Work order ->
Only one portion of the data is to be written out: from the line bearing "Ljungväxt: synonymer, korsordslösning" through the line bearing "Neue MetaTrader Indikatoren". Write it exactly as it appears.

═══ Excerpted records ═══

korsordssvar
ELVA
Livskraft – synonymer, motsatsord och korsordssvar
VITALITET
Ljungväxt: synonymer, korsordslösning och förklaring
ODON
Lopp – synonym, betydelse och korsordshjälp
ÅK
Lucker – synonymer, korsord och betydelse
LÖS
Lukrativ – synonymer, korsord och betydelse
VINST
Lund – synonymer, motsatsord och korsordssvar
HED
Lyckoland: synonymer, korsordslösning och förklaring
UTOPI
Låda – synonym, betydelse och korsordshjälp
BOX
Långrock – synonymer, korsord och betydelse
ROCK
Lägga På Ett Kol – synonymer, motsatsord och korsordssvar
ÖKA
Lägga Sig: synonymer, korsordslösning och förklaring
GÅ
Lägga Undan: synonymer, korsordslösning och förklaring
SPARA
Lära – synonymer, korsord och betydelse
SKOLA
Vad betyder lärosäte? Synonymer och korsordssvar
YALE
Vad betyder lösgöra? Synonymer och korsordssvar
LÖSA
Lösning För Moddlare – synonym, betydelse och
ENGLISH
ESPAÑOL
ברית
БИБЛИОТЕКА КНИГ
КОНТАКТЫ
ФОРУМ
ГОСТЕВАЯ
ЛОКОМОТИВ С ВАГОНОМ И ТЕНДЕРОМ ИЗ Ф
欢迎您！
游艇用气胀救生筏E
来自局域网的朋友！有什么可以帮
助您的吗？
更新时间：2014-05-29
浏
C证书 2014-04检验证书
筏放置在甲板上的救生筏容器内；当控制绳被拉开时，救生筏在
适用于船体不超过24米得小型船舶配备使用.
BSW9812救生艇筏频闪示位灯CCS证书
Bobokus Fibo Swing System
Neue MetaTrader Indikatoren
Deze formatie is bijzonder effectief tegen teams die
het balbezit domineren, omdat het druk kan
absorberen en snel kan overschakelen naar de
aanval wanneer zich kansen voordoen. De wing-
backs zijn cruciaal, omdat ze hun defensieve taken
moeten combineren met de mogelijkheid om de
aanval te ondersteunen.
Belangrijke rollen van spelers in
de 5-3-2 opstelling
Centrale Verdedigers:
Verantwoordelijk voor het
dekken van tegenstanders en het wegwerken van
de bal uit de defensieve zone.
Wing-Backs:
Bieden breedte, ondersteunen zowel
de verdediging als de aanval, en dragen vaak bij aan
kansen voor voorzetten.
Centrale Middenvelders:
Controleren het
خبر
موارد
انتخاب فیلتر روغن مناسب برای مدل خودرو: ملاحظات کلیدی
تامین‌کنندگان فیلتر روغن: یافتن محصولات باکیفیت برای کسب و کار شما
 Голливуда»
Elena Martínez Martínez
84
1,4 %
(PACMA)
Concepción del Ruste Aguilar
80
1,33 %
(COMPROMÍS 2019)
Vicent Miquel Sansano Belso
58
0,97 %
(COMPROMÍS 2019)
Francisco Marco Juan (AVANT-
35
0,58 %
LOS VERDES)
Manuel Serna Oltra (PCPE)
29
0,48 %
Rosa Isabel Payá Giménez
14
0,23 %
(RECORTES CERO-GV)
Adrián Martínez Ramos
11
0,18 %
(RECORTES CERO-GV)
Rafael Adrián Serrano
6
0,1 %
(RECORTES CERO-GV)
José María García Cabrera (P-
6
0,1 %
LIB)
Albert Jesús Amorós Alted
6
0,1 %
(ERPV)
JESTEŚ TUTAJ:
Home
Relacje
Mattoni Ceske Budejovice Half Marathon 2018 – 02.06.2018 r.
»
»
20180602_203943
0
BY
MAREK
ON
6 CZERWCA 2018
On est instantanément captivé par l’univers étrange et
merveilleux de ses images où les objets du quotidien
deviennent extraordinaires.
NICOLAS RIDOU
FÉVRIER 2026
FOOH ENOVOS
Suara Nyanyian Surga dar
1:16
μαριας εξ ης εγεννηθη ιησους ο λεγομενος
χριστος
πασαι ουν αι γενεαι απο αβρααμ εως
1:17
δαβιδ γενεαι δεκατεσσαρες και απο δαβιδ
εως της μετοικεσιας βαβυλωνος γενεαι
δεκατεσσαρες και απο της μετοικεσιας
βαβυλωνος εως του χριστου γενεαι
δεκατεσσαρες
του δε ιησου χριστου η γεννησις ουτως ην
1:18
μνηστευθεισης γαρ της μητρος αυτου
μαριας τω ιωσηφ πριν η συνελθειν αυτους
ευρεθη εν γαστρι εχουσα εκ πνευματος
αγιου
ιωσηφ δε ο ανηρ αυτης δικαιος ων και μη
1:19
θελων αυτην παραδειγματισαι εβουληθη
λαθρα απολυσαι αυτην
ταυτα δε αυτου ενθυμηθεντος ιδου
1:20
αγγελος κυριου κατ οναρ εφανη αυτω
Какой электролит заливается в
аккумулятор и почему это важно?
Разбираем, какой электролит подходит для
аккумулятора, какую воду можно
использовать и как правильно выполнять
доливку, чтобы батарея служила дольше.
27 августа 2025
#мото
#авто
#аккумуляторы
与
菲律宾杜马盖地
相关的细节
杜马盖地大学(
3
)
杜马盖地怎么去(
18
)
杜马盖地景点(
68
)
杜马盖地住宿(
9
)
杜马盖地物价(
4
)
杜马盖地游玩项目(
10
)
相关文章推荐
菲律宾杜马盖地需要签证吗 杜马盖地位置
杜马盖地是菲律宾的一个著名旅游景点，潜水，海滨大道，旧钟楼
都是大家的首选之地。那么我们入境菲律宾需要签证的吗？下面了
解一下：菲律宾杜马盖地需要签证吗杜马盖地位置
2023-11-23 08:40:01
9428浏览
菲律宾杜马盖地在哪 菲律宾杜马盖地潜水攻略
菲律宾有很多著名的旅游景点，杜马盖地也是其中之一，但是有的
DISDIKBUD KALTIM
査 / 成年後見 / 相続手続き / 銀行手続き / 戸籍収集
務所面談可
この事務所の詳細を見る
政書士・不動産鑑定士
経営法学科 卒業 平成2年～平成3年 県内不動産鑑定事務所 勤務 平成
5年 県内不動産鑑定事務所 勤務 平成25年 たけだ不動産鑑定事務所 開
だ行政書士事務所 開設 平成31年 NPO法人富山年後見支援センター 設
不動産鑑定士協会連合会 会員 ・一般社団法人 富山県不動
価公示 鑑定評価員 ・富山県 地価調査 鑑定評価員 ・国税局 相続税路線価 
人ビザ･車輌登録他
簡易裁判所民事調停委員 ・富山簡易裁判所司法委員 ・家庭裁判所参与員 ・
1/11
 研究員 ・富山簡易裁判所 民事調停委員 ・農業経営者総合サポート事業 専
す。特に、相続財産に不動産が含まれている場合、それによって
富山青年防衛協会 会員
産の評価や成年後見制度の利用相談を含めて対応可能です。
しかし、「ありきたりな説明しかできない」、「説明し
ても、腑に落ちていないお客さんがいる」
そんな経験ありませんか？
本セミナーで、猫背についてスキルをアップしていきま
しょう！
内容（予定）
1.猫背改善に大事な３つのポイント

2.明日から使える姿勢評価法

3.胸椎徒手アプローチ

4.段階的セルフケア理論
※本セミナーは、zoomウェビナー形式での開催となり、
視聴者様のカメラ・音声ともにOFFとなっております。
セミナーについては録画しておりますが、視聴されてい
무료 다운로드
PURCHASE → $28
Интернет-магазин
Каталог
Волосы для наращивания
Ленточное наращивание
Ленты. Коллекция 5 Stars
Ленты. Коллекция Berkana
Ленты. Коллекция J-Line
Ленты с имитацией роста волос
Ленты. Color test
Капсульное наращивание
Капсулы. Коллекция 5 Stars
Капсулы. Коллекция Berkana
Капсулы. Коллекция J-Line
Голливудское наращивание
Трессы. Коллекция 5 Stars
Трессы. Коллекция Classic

═══

Answer to this exercise ->
Ljungväxt: synonymer, korsordslösning och förklaring
ODON
Lopp – synonym, betydelse och korsordshjälp
ÅK
Lucker – synonymer, korsord och betydelse
LÖS
Lukrativ – synonymer, korsord och betydelse
VINST
Lund – synonymer, motsatsord och korsordssvar
HED
Lyckoland: synonymer, korsordslösning och förklaring
UTOPI
Låda – synonym, betydelse och korsordshjälp
BOX
Långrock – synonymer, korsord och betydelse
ROCK
Lägga På Ett Kol – synonymer, motsatsord och korsordssvar
ÖKA
Lägga Sig: synonymer, korsordslösning och förklaring
GÅ
Lägga Undan: synonymer, korsordslösning och förklaring
SPARA
Lära – synonymer, korsord och betydelse
SKOLA
Vad betyder lärosäte? Synonymer och korsordssvar
YALE
Vad betyder lösgöra? Synonymer och korsordssvar
LÖSA
Lösning För Moddlare – synonym, betydelse och
ENGLISH
ESPAÑOL
ברית
БИБЛИОТЕКА КНИГ
КОНТАКТЫ
ФОРУМ
ГОСТЕВАЯ
ЛОКОМОТИВ С ВАГОНОМ И ТЕНДЕРОМ ИЗ Ф
欢迎您！
游艇用气胀救生筏E
来自局域网的朋友！有什么可以帮
助您的吗？
更新时间：2014-05-29
浏
C证书 2014-04检验证书
筏放置在甲板上的救生筏容器内；当控制绳被拉开时，救生筏在
适用于船体不超过24米得小型船舶配备使用.
BSW9812救生艇筏频闪示位灯CCS证书
Bobokus Fibo Swing System
Neue MetaTrader Indikatoren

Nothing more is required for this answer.